# WHAT NEEDS TO BE DONE
The line containing "packet signals that" marks the end: output every line of the data up to it, and that line too, exactly as written.

RECORDS FOR THE EXERCISE START

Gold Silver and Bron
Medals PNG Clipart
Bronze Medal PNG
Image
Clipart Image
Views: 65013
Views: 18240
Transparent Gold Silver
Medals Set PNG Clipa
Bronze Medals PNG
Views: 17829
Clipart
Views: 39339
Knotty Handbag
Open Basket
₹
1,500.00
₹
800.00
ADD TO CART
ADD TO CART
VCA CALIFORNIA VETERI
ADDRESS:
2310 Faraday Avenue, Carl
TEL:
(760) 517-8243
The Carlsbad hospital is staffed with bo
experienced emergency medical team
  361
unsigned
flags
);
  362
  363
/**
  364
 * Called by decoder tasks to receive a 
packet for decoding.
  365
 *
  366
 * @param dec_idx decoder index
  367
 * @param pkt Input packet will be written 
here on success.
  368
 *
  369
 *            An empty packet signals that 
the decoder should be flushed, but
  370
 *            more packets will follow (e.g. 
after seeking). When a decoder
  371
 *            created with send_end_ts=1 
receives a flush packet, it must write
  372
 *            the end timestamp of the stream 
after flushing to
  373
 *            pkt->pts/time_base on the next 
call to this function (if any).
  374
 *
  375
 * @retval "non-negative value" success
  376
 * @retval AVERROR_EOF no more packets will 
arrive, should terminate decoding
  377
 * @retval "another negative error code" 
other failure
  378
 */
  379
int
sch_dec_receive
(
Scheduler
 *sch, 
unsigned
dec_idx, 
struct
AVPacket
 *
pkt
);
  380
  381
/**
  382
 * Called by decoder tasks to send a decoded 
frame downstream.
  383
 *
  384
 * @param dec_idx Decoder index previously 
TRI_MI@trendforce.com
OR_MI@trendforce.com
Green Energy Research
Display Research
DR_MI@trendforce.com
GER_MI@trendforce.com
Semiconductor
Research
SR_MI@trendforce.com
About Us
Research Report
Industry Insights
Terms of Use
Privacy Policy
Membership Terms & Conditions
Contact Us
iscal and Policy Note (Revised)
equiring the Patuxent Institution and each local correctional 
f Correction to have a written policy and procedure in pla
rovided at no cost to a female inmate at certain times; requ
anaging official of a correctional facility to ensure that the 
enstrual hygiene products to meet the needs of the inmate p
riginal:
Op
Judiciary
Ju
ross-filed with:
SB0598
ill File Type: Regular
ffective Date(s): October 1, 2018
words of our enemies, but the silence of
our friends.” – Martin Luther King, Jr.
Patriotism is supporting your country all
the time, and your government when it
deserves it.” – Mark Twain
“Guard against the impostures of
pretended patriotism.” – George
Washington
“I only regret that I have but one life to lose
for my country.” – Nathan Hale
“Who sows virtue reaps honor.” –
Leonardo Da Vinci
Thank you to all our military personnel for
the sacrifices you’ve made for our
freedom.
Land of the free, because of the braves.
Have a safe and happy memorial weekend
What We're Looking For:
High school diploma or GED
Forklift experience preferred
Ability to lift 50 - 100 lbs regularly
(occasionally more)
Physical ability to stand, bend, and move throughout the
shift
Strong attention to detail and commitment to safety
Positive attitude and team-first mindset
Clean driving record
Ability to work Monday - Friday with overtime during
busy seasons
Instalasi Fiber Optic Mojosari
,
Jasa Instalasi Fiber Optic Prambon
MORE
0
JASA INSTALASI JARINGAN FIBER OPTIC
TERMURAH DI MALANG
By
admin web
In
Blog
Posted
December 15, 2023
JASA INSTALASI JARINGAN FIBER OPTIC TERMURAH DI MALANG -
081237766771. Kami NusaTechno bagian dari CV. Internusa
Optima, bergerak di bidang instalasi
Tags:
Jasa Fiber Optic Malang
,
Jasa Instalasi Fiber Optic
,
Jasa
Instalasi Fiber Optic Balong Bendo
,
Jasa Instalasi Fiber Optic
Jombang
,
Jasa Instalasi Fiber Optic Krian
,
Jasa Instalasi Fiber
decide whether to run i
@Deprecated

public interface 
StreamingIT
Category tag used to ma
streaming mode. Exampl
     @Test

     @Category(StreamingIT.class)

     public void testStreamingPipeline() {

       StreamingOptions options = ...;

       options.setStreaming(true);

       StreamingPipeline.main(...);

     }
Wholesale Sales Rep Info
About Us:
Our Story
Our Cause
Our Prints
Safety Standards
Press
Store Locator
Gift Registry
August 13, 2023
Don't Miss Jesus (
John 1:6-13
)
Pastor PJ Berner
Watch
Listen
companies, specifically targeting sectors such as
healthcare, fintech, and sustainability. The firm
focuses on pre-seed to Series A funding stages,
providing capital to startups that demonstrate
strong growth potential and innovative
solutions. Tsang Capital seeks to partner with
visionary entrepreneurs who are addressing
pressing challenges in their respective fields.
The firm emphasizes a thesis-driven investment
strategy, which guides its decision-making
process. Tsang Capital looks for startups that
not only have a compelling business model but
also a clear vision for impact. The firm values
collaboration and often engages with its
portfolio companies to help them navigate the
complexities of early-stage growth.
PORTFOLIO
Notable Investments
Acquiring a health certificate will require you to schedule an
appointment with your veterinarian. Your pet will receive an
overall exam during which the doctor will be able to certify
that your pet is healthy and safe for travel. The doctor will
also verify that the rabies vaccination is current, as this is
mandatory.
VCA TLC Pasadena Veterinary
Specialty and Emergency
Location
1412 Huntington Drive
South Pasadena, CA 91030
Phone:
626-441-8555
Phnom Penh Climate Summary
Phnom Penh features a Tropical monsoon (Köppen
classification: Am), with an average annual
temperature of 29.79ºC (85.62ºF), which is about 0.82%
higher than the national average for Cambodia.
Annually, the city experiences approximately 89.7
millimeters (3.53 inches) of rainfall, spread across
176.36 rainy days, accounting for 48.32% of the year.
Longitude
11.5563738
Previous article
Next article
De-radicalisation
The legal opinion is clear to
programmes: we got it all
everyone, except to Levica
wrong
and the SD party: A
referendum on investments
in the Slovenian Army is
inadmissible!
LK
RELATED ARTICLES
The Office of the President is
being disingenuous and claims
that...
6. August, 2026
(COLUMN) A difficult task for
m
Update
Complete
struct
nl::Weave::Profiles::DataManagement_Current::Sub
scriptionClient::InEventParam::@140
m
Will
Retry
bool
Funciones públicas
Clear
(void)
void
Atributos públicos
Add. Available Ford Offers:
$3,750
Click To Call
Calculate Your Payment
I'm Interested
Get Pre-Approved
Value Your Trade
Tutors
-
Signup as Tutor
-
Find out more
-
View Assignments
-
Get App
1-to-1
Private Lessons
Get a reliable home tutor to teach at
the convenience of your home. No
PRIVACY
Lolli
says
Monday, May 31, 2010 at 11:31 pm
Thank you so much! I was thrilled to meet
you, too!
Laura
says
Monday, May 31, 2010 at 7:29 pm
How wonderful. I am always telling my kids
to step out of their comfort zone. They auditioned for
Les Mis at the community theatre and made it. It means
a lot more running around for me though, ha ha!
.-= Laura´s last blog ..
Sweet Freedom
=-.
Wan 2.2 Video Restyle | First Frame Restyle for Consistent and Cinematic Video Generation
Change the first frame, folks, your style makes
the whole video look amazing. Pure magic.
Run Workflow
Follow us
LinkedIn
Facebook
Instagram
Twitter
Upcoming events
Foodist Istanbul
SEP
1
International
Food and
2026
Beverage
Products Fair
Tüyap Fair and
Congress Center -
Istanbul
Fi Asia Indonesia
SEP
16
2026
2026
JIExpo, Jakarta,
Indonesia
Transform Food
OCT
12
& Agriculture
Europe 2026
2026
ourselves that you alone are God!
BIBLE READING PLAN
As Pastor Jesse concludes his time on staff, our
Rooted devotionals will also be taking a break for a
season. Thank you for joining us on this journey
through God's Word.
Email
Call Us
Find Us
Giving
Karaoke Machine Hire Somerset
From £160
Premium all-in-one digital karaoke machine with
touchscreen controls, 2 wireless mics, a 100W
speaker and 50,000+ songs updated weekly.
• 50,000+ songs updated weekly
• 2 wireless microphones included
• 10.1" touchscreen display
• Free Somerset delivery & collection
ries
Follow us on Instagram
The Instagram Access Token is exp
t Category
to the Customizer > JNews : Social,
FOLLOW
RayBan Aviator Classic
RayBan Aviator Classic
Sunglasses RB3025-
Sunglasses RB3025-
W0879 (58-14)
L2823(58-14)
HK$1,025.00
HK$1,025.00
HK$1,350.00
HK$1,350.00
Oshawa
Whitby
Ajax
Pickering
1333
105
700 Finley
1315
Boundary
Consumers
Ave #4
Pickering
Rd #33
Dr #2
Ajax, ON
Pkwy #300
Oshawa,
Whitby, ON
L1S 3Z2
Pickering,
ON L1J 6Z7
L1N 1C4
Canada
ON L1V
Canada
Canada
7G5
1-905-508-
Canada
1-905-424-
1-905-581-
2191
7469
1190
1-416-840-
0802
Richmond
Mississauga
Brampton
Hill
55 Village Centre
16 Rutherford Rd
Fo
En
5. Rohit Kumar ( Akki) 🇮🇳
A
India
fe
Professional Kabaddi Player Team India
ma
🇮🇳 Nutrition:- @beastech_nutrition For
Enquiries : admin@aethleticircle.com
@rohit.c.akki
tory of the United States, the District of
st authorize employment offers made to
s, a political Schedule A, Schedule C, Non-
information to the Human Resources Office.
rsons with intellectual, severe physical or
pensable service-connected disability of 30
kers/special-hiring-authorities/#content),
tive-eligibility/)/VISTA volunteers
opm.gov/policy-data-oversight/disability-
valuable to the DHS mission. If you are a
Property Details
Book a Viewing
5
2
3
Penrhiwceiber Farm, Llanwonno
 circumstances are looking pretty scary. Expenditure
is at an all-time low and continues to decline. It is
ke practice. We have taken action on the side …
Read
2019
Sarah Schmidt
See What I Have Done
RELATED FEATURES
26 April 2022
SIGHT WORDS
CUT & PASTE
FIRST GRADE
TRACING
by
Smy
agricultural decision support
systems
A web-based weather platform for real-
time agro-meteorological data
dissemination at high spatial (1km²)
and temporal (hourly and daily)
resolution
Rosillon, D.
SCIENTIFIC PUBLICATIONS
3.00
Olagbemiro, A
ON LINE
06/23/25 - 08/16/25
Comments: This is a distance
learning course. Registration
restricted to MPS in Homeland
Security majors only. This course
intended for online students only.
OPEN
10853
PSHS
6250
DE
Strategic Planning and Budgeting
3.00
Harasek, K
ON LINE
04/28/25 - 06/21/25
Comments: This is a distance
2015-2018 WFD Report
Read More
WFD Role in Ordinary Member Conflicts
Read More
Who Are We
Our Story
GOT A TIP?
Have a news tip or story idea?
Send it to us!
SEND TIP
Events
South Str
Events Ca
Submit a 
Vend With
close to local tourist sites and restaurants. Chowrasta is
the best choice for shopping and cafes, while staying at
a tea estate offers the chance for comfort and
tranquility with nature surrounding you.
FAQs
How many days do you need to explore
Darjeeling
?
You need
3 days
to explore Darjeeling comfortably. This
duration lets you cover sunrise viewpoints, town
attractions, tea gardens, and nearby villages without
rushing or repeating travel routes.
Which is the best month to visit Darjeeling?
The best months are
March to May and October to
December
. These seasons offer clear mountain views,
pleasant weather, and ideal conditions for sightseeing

RECORDS FOR THE EXERCISE END

# EXERCISE RESPONSE
Gold Silver and Bron
Medals PNG Clipart
Bronze Medal PNG
Image
Clipart Image
Views: 65013
Views: 18240
Transparent Gold Silver
Medals Set PNG Clipa
Bronze Medals PNG
Views: 17829
Clipart
Views: 39339
Knotty Handbag
Open Basket
₹
1,500.00
₹
800.00
ADD TO CART
ADD TO CART
VCA CALIFORNIA VETERI
ADDRESS:
2310 Faraday Avenue, Carl
TEL:
(760) 517-8243
The Carlsbad hospital is staffed with bo
experienced emergency medical team
  361
unsigned
flags
);
  362
  363
/**
  364
 * Called by decoder tasks to receive a 
packet for decoding.
  365
 *
  366
 * @param dec_idx decoder index
  367
 * @param pkt Input packet will be written 
here on success.
  368
 *
  369
 *            An empty packet signals that 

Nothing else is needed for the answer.